Dengan tubuh kurus, rambut perak tersisir rapi, dan suara lirih yang tak pernah meninggi, ia menyampaikan kritik tajam dengan logika jernih dan keberanian moral yang konsisten. Dalam setiap forum, tulisannya, maupun wawancara, Kwik tampil seperti suara hati rakyat yang menolak dibungkam banalitas kekuasaan. Warisan pemikirannya akan terus hidup, sebab ia lebih besar dari jabatan—ia adalah nurani publik yang berani bersuara.
Penulis terpikat untuk menelaah kembali warisan pemikiran Kwik setelah membaca artikel opini Irvan Maulana di Kompas (30/7/2025), berjudul “Kwik Kian Gie dan Logika yang Tak Pernah Naif”. Artikel itu bukan sekadar penghormatan, tetapi pengingat bahwa keberanian intelektual sangat langka dalam lanskap politik kita.

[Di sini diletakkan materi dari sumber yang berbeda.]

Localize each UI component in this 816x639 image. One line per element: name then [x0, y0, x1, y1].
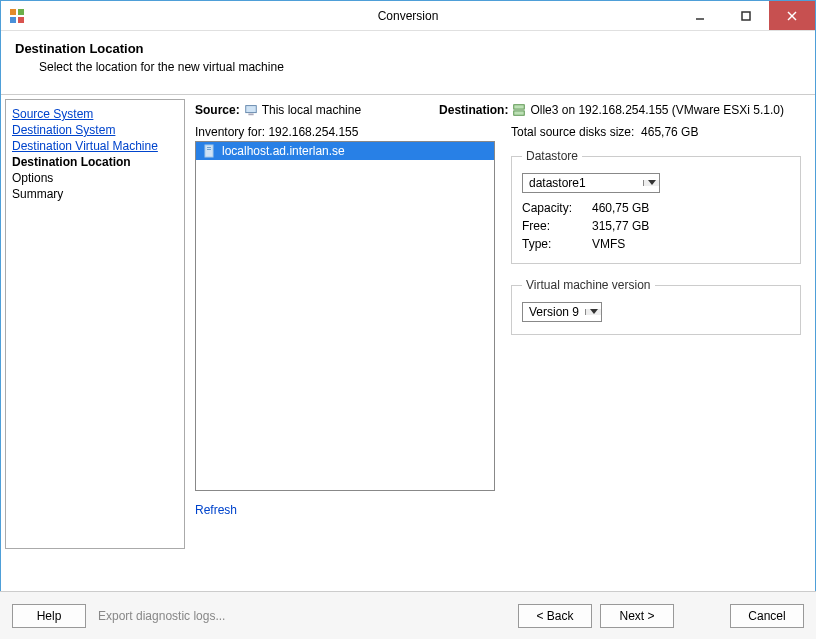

Di tengah arus wacana yang kian pragmatis, keberanian untuk berpikir berbeda dan tetap rasional seperti yang diteladankan Kwik layak dikaji ulang.
Di saat negara kembali bergantung pada investasi asing dan kebijakan ekonomi yang elitis, relevansi pemikiran Kwik kian nyata. Ia menolak pendekatan ekonomi yang melulu berbicara soal pertumbuhan tanpa keadilan, efisiensi tanpa nurani. Tulisan ini bertujuan bukan hanya mengenang, tetapi menghidupkan kembali cara berpikir yang terancam hilang: berpikir jernih dalam gelombang kepentingan, dan berdiri untuk rakyat ketika kekuasaan mulai lupa arah.
1. Modernisasi Tanpa Akar: Kritik Kwik terhadap Simbolisme Pembangunan
Di masa Presiden Habibie, ketika bangsa terpukau pada lompatan teknologi—dari pesawat hingga mobil nasional—Kwik memilih untuk bertanya lebih dahulu daripada bertepuk tangan. Ia menggugat logika pembangunan yang lebih sibuk mempercantik etalase ketimbang membenahi fondasi. Bagi Kwik, pembangunan tidak sah jika tidak menyentuh kehidupan petani, nelayan, dan buruh.
Dalam kritiknya yang elegan namun tajam, Kwik menolak glorifikasi teknologi jika hanya dinikmati oleh segelintir elite. Ia percaya bahwa kemajuan tak berarti jika terjadi di atas penderitaan. Inilah pembeda utamanya: ia menginginkan modernisasi yang mengakar, bukan sekadar melesat. Kritik itu bukan bentuk anti-pembangunan, melainkan tuntutan etika terhadap keadilan sosial.